Laramie shuddered, "They may be breeding a race of super-telepaths."

"And the pyros they are disposing of will easily control them."

Laramie blinked in surprise. "Control them?"

"This one is going to be a pyro and a telepath."

"I thought Talent was an either-or proposition."

"That’s what we thought when they were made, as well. It is what the Talents in hiding probably think, as well. However, they – or their children - have proven otherwise."

"Carrying the genetic markers for two Talents shouldn’t result in dual talents."

"This one’s older half siblings have already proven it is so."

"You’re allowing the children to live?"

"That was a requirement of the agreement. And it is one we are willing to keep."

"How would they know if the children were killed?"

"I suspect that telepathic mothers have an imprint on their offspring that let them know. I doubt they would have made the arrangement in the first place if they didn’t have a way of monitoring it. They certainly wouldn’t have kept it up if they thought the worst was happening. They know we are raising their children without treating them badly. They may even know how the children feel and think."

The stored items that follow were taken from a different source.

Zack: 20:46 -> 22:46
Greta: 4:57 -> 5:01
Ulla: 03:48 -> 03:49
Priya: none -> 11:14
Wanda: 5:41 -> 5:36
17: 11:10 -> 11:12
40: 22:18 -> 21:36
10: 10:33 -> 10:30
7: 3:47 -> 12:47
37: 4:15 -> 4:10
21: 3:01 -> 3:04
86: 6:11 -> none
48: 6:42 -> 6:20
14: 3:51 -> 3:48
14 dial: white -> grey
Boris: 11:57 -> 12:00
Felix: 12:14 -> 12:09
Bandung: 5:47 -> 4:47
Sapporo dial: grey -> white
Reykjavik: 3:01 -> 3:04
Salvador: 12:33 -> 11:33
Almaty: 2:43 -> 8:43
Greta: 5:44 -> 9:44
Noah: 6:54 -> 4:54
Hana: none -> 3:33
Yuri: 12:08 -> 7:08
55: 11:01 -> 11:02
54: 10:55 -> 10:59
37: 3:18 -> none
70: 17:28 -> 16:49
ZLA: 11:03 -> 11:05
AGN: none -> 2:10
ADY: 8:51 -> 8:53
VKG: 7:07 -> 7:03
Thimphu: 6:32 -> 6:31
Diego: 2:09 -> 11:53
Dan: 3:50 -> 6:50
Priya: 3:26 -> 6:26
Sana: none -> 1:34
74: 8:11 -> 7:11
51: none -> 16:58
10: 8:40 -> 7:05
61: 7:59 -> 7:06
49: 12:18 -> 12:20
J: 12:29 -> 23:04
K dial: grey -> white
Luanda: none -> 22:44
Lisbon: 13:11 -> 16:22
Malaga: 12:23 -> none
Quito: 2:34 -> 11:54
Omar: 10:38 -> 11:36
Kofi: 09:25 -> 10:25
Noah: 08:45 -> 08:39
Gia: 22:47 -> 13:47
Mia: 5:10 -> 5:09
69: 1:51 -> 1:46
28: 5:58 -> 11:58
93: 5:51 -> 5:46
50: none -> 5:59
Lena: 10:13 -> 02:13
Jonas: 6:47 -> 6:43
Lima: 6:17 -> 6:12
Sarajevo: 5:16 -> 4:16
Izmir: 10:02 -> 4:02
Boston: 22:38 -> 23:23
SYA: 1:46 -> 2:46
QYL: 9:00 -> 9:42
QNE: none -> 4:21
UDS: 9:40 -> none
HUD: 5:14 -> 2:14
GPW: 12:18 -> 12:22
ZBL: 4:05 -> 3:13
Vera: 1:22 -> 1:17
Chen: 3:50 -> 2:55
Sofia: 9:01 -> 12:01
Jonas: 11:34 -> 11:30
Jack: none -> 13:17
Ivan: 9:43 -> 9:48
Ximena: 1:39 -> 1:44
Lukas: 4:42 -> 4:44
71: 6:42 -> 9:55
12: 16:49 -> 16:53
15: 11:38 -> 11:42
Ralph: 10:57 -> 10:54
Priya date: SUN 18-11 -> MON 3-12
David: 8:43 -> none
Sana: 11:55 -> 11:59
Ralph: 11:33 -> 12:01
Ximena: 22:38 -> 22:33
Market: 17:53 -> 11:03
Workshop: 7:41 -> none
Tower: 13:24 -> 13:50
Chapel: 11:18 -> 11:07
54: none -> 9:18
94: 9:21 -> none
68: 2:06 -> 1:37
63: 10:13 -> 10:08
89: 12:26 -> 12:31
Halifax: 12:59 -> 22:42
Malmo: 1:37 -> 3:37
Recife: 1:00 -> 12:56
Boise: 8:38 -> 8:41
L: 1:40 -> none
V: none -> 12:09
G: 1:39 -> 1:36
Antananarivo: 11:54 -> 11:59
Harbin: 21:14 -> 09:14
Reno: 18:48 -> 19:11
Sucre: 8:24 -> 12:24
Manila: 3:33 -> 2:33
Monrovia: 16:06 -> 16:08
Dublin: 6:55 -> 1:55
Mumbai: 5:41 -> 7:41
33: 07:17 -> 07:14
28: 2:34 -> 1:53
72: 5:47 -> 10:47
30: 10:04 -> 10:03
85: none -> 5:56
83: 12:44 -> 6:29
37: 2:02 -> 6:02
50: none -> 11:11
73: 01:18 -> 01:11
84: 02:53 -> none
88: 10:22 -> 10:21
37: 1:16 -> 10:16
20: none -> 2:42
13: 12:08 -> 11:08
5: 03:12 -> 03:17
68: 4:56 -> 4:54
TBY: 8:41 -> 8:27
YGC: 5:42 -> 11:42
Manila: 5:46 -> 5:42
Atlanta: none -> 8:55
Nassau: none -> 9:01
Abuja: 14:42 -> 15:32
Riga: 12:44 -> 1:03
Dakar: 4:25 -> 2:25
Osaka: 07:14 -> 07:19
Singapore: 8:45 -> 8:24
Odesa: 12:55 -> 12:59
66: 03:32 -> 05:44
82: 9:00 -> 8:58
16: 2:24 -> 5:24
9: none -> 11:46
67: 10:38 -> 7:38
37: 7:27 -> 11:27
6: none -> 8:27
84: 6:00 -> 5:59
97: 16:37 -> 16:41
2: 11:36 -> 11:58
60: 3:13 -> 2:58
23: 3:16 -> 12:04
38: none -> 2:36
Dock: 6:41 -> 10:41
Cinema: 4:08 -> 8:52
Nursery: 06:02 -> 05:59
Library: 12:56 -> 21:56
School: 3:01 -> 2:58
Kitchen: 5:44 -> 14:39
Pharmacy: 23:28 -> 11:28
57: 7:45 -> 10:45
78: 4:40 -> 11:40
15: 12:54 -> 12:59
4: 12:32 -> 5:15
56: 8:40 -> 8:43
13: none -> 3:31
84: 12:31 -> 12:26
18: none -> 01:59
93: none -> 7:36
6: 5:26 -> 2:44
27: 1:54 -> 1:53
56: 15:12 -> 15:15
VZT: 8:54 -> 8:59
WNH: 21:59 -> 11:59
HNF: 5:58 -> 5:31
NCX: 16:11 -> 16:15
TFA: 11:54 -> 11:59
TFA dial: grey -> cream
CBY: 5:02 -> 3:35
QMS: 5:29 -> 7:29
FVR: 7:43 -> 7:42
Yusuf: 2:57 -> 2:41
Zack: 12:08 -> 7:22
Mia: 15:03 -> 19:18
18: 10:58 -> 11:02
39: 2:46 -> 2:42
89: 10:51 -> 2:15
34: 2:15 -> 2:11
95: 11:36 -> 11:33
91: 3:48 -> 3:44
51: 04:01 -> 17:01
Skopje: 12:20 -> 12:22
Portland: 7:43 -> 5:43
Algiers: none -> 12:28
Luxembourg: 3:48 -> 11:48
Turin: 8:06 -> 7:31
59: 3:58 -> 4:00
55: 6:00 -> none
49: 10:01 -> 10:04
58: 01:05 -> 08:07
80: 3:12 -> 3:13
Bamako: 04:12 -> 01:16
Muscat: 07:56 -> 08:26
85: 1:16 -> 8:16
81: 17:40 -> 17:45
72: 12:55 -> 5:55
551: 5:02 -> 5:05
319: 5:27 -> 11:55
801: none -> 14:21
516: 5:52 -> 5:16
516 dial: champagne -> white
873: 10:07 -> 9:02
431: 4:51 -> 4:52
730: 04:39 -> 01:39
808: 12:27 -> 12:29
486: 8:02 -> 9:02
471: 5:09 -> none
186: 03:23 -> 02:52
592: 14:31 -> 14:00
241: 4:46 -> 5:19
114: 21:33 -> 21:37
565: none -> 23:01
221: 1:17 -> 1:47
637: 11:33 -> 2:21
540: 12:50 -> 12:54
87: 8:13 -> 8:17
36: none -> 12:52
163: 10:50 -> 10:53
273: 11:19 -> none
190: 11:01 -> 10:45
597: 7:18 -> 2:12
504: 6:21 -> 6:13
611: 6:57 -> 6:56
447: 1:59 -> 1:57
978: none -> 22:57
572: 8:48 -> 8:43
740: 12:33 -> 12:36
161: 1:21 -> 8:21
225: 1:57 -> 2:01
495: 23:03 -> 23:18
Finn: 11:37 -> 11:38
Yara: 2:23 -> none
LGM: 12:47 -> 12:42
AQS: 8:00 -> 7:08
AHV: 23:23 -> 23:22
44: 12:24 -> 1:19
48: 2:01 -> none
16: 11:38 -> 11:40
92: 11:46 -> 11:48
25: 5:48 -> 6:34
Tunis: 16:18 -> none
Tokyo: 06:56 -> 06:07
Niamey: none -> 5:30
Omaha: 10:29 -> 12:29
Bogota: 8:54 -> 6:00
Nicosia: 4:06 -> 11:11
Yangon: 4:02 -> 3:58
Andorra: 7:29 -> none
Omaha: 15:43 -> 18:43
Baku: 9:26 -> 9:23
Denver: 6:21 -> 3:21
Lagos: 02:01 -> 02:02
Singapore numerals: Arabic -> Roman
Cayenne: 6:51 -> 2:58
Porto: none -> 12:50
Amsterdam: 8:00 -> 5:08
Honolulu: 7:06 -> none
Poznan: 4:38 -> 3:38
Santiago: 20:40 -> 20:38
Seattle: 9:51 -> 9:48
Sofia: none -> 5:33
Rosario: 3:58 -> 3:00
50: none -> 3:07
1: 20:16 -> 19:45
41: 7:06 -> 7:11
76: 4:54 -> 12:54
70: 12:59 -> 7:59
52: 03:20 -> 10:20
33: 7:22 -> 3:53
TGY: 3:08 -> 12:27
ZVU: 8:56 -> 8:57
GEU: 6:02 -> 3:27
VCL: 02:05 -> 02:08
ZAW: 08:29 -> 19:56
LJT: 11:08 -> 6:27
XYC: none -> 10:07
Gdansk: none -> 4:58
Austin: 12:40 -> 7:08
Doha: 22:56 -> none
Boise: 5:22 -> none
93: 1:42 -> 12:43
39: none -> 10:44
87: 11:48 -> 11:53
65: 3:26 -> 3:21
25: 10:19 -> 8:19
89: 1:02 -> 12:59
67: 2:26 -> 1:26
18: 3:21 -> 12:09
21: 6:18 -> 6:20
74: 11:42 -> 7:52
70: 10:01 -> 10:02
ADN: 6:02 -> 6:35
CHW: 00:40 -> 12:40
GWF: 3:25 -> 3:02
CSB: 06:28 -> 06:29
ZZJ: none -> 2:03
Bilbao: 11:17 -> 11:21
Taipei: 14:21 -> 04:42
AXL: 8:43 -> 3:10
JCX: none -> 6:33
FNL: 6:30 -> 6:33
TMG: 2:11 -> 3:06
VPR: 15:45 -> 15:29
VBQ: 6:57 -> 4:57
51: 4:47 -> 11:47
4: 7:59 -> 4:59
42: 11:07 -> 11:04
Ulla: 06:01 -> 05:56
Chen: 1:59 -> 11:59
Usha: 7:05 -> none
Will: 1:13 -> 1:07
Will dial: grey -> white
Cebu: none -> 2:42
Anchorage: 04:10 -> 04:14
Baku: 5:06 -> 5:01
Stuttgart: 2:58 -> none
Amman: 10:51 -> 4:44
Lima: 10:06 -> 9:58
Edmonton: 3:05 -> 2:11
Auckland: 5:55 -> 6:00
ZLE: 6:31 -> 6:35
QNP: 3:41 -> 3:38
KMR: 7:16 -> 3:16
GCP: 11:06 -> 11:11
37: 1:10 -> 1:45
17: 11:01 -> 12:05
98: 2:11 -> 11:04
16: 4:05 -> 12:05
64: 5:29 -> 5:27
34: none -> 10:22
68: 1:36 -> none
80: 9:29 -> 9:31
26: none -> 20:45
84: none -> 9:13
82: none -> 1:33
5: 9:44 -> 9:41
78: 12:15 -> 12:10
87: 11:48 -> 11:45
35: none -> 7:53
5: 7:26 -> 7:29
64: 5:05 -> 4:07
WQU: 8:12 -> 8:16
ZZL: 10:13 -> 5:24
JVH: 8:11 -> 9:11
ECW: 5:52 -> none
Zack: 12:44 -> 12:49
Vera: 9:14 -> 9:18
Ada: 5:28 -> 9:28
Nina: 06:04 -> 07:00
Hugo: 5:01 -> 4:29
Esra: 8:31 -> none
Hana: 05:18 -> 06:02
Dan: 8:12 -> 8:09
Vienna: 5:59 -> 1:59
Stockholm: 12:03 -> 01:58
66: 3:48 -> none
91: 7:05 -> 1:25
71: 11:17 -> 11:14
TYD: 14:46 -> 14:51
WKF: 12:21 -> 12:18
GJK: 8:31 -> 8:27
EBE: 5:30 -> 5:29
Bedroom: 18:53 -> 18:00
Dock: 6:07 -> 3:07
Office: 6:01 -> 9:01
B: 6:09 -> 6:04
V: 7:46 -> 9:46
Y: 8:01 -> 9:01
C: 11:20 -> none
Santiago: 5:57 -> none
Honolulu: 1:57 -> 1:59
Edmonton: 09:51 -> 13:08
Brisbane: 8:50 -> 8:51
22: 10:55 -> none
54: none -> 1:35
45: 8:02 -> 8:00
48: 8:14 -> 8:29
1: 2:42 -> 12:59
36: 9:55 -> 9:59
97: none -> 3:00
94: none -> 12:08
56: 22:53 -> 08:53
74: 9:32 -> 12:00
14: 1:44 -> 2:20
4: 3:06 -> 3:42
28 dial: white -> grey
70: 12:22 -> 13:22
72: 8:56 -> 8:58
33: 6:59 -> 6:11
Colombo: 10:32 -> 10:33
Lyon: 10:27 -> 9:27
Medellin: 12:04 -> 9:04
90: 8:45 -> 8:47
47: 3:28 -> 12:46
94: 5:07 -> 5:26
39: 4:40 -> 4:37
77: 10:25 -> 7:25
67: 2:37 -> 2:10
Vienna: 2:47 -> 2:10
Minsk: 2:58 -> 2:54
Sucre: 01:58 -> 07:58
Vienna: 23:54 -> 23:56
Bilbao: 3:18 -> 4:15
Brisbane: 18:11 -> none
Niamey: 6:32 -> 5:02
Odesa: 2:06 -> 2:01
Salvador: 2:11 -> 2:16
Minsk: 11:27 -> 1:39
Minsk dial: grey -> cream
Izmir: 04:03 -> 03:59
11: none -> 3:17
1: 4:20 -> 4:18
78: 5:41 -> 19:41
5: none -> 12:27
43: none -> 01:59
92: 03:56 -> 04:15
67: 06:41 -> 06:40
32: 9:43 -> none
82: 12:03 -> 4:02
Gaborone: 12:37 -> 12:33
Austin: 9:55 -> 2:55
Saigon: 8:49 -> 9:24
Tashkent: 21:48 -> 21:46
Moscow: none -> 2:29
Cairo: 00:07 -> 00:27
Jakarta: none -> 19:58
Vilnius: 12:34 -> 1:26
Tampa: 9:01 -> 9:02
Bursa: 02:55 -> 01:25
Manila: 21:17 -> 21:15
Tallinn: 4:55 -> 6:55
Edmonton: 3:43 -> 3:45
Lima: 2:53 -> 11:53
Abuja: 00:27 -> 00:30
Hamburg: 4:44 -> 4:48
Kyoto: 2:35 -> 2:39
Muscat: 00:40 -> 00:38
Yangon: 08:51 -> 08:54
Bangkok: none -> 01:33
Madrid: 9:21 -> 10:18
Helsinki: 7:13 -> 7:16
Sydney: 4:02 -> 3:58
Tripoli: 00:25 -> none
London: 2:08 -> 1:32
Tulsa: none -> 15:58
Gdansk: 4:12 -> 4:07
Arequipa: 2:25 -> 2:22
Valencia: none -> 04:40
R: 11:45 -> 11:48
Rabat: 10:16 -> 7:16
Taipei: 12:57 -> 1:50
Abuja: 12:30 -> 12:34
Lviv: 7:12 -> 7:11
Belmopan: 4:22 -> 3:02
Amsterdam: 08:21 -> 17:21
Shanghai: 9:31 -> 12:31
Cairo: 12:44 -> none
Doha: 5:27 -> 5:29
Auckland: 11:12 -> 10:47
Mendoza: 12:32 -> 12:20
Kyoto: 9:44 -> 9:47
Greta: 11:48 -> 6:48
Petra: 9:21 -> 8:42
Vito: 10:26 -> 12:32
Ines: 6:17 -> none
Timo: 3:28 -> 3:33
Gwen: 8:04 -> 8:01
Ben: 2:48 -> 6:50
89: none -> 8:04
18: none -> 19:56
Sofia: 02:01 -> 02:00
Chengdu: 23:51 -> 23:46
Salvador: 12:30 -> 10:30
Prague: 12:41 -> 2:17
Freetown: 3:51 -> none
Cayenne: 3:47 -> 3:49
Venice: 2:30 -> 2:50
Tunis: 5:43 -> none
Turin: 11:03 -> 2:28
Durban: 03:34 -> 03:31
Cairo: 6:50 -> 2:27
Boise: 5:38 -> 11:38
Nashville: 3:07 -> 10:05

"How could they monitor children telepathically over the distance?"

"Awareness of the individual was proven to take place over kilometers, even hundreds of kilometers. And the offspring are kept a few hundred kilometers away."

"What happens if they want to retrieve the offspring?"

"Oh, we have sufficient guards and non-human protective measures that anyone attempting to break through would be captured and contained."

Laramie stopped rocking the child absently and placed it directly in the crib that Nielsen jokingly called the kid containment area. "How could they tell which children are which talent if the talents don’t manifest until they are older?"

"One talent tends to be dominant within dual Talents. Duncan’s offspring – those we received – are predominantly pyro. They can be trained to use their telepathic ability, as well. Those that are predominantly telepathic must be sensed as telepaths somehow and thus kept."

"How could you prevent this one’s siblings from holding their own revolt?"

Nielsen smiled grimly. "We take measures to ensure that."

"What do you do?"

"I try not to think about it."

"Why? Is it bad?"

"If I do not think about it, a telepath could not potentially pick it up."

"I was merely curious," she offered.

"It’s a human trait I understand all too well," Nielsen stated empathically. "That was why the Project existed in the first place."

"I thought the Project was to create the next stage in human evolution."

"It was to see how far it could go. It was an exercise in curiosity."

"Why not hunt down the remaining first generation, if that exercise got out of control?"

"They’re continuing the experiment for us."

"I don’t understand."

"We intended to see what various artificial genes would do. We’ve seen the result in the first generation. The next logical step would be to see what combinations of those genes would do – testing the dual Talent hypothesis, for example. Since the Project was lost, we could never get permission to attempt to create a potentially greater Talent pool that was even more dangerous. However, by leaving them alone, they are giving us the data we want with minimal risk to ourselves."

"And the children you want."

"Inadvertently, of course." Nielsen smiled down at the child as he burped. He looked very little like Duncan except for the shock of jet black hair. "And we haven’t completely lost the parents. We can always recapture them via their children."

"How so?"

"A telepathic mother’s bond would certainly alert them to abuse. And as good parents, they would seek to stop it. We would capture those who attempted to retrieve their children."

"That would only bring in a few."

"Yes. But torture the adults, and the rest come running to make it stop. It’s a tangled web they weave, and it’s how we can catch thee." Dr. Nielsen tickled the baby’s foot, watching the child kick his hand away in an effort to sleep peacefully.

"Could you do that?" Laramie whispered.

"When we were testing the strength of that premise before the revolt, we confirmed that they instinctively try to protect their own. It was during one of those tests that the revolt broke out."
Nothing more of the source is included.